A Tara le sorprendió la respuesta tan brusca de Miranda. La relación entre ellas no era mala.

–Lo siento. Esto es muy difícil. No debí preguntarte. Lo lamento…

–No, perdóname –respondió Miranda hundiendo los hombros en señal de derrota–. La que lo siente soy yo. –Miró a su alrededor y luego se acercó a Tara–. Soy un revoltijo de hormonas. No sé cómo voy a criar a este niño yo sola.

–Supongo que no se lo has dicho a nadie.

–Mi hermano Clay lo sabe.

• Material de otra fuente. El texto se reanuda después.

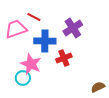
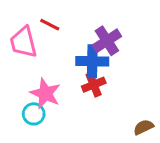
pink trapezoid: (16, 29) -> (23, 42), turned -85
blue cross: (45, 41) -> (92, 61), moved

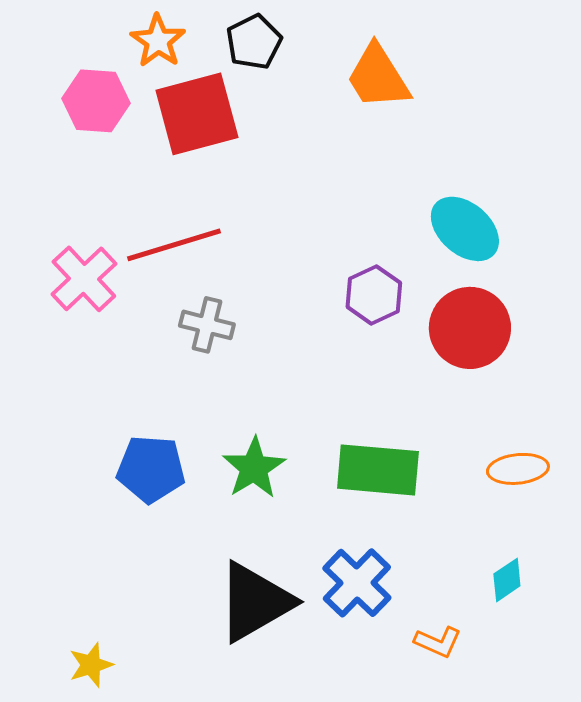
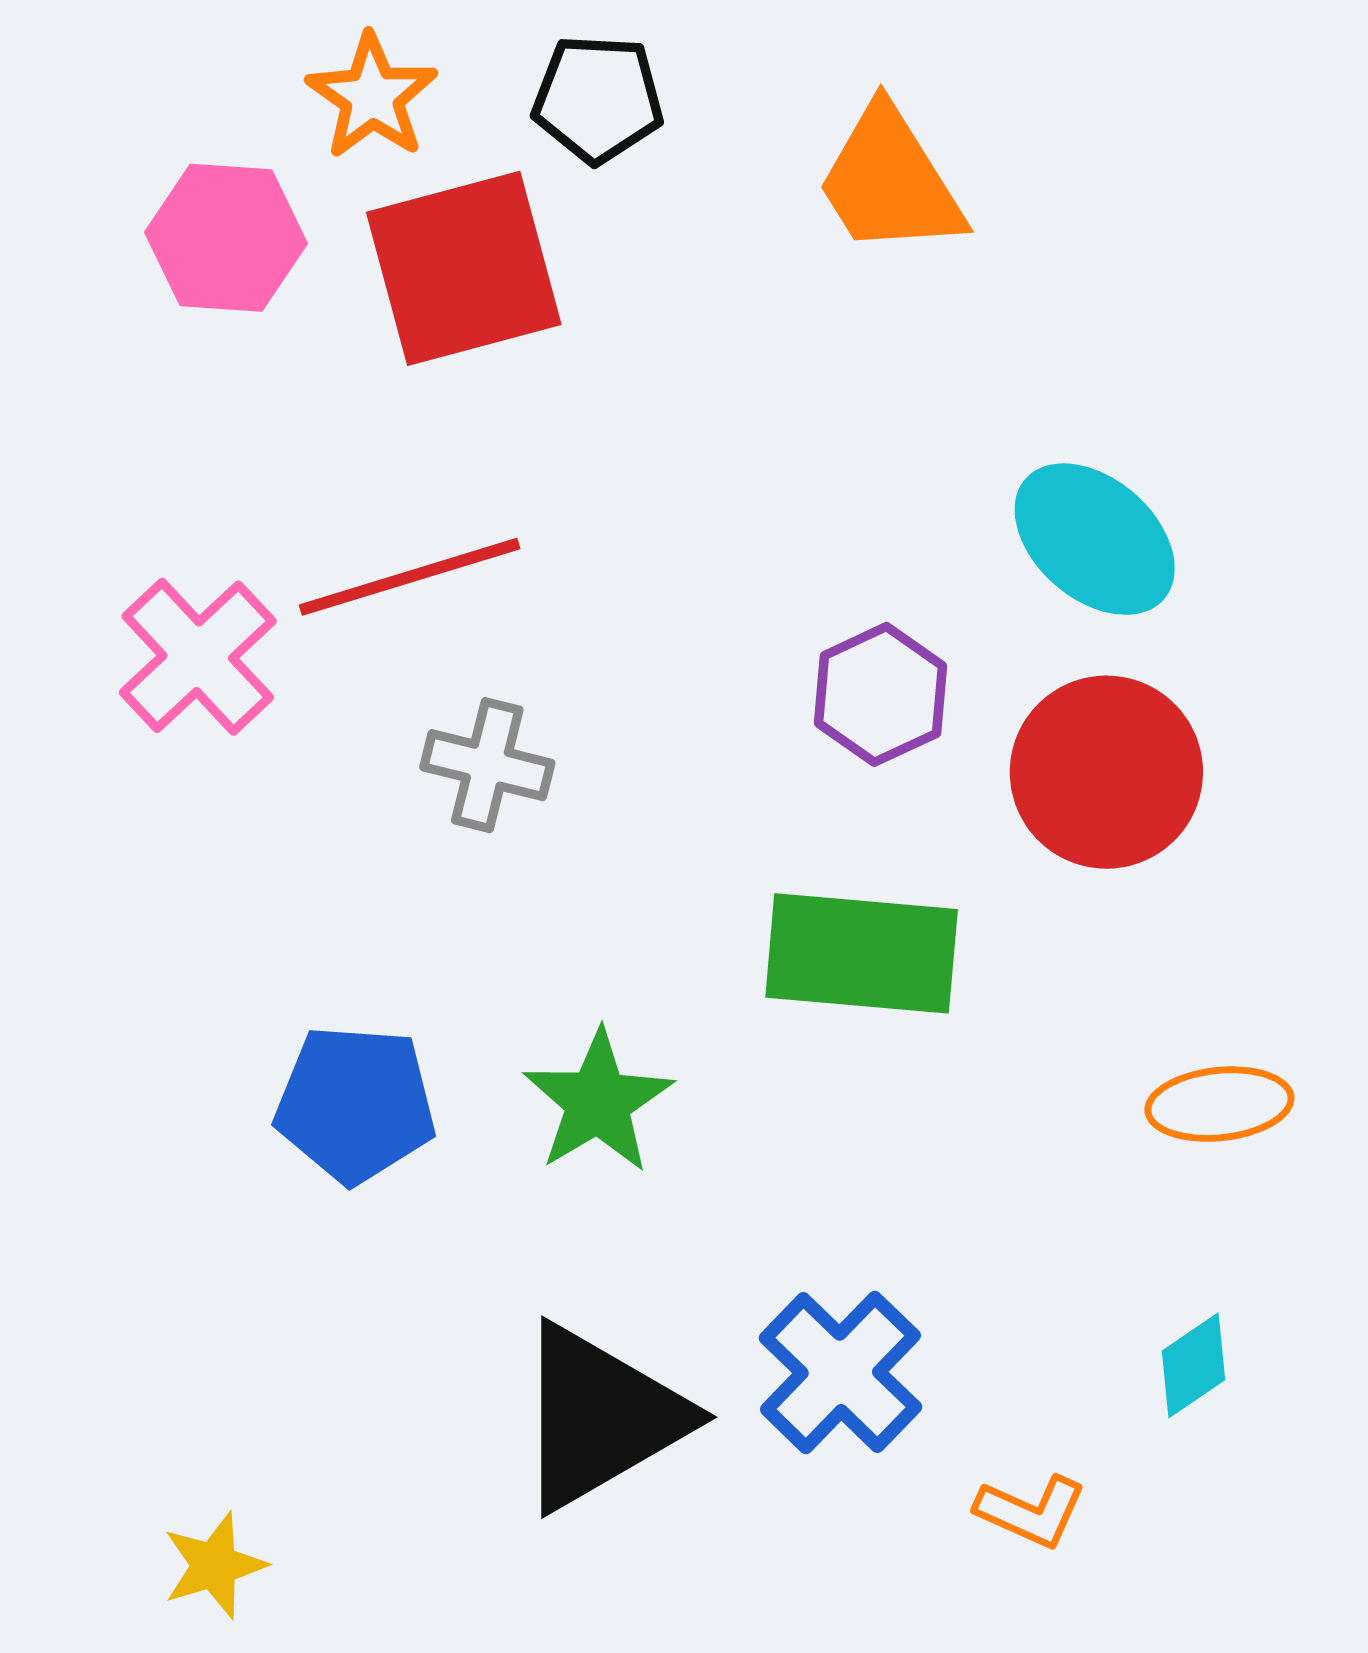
black pentagon: (254, 42) -> (598, 99), turned 30
green rectangle: (378, 470) -> (862, 953), moved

También tú, Grant y algunas de mis amigas íntimas. Eso es todo. No quiero que nadie más lo sepa. Todavía no. Y no quiero que Astrid se entere antes de volver a Noruega. Johnathon me contó que intentaron tener un bebé, pero nunca lo consiguieron. Además, él nunca le contó que se había casado de nuevo. Seguro que ella me odia.

–No digas eso, anda.

–Ahora mismo, solo deseo meterme en mi cama, dormirme y despertarme en una realidad diferente –dijo Miranda negando con la cabeza, consternada.

–Lo siento, Miranda. Lo siento mucho –le dijo Tara mientras la abrazaba.

De repente, Miranda se puso rígida en los brazos de Tara.

–Oh, mierda. Astrid viene hacia aquí. No estoy preparada.

Miranda se soltó del abrazo de Tara, giró sobre sus talones y desapareció entre la multitud. Antes de que Tara tuviera tiempo de mentalizarse, Astrid ya la estaba agarrando de un brazo.

–No sé qué vio en ella. –El acento noruego de Astrid era más marcado ahora que la última vez que habían hablado. Astrid se había mudado a Noruega, su país natal, justo después de divorciarse de Johnathon hacía dos años.

–Miranda es encantadora –dijo Tara–. Pero tú eres la mujer más guapa de este funeral, así que no veo motivo para estar celosa.